* _REQUIRED WORK_: Omit the pictures and print exactly the lines of the listing below, starting at the first and ending at the line containing "редакції рішення Комісії".

* _RECORDS FOR THIS TASK_:
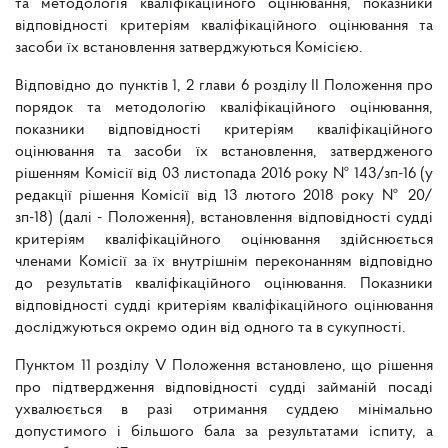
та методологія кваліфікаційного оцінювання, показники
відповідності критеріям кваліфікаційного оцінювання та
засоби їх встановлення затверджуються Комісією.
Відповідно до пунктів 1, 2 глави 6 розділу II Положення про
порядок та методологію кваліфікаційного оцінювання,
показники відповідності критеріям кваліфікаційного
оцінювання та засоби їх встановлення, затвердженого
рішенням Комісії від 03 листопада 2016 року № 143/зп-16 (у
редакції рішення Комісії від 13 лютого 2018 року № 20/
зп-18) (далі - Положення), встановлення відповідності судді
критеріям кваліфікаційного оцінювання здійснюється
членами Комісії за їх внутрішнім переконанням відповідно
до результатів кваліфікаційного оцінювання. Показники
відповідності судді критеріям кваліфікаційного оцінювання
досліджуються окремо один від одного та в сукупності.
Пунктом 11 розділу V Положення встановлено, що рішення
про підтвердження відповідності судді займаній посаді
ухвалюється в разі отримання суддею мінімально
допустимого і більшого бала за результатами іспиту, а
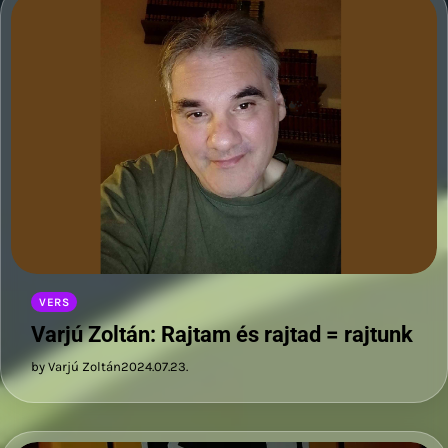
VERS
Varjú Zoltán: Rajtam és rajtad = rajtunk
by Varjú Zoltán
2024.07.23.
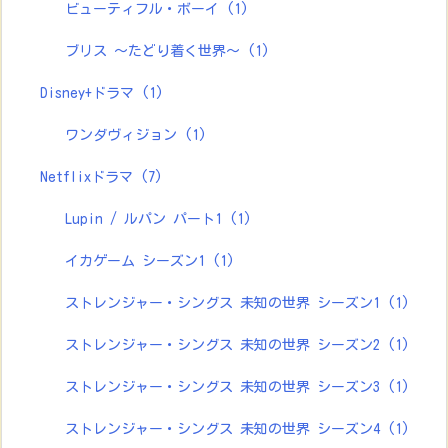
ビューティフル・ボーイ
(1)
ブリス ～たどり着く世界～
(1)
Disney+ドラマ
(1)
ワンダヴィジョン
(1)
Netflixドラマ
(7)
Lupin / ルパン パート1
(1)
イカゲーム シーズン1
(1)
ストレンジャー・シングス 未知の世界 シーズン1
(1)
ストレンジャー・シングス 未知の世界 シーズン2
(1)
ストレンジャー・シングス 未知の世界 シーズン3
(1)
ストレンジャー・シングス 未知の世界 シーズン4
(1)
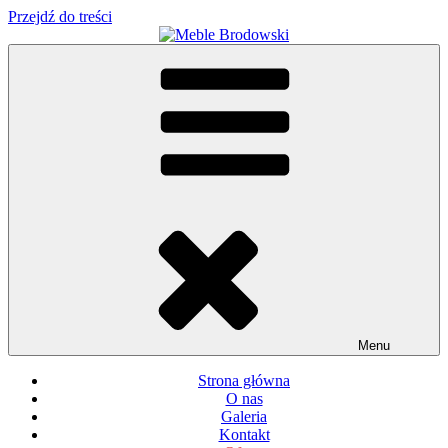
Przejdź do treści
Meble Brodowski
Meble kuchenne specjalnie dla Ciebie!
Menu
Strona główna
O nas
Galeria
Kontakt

* _EXERCISE RESULT_:
та методологія кваліфікаційного оцінювання, показники
відповідності критеріям кваліфікаційного оцінювання та
засоби їх встановлення затверджуються Комісією.
Відповідно до пунктів 1, 2 глави 6 розділу II Положення про
порядок та методологію кваліфікаційного оцінювання,
показники відповідності критеріям кваліфікаційного
оцінювання та засоби їх встановлення, затвердженого
рішенням Комісії від 03 листопада 2016 року № 143/зп-16 (у
редакції рішення Комісії від 13 лютого 2018 року № 20/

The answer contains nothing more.